#### [EXERCISE DIRECTIONS]
The response must reproduce exactly every line of the material below holding the word "meio".

#### [EXCERPTED RECORDS]
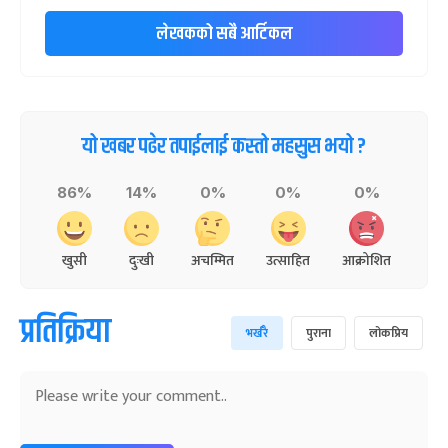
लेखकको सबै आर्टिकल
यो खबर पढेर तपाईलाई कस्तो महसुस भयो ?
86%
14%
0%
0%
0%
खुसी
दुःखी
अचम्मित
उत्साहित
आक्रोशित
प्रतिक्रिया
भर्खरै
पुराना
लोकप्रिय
* * *
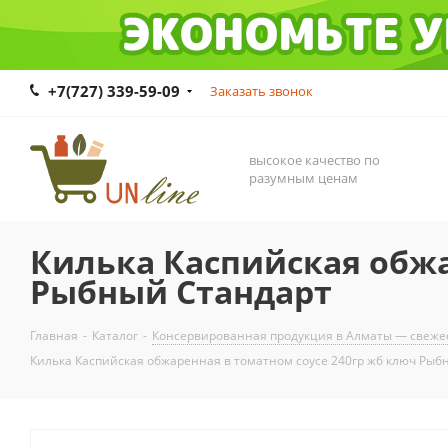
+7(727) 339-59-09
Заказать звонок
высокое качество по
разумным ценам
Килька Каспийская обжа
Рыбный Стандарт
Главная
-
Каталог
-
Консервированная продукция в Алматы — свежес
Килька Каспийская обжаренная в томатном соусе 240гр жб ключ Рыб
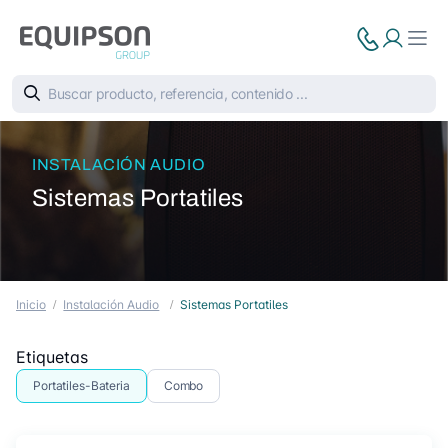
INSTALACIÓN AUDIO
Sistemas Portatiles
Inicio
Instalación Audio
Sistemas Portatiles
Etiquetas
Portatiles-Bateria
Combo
==
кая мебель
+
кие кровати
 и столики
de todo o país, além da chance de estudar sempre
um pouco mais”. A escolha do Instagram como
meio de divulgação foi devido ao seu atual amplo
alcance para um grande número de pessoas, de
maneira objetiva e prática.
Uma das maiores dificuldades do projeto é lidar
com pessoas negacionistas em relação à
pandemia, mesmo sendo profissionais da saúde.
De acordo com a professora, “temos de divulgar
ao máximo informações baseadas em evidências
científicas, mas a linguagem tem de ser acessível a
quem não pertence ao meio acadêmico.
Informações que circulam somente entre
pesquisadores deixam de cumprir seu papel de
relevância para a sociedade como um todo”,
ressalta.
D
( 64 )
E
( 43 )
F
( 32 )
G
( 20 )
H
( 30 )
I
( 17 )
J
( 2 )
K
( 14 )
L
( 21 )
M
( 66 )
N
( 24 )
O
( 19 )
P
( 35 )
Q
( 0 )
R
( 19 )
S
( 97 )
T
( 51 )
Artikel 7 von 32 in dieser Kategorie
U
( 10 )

#### [RESPONSE]
meio de divulgação foi devido ao seu atual amplo
quem não pertence ao meio acadêmico.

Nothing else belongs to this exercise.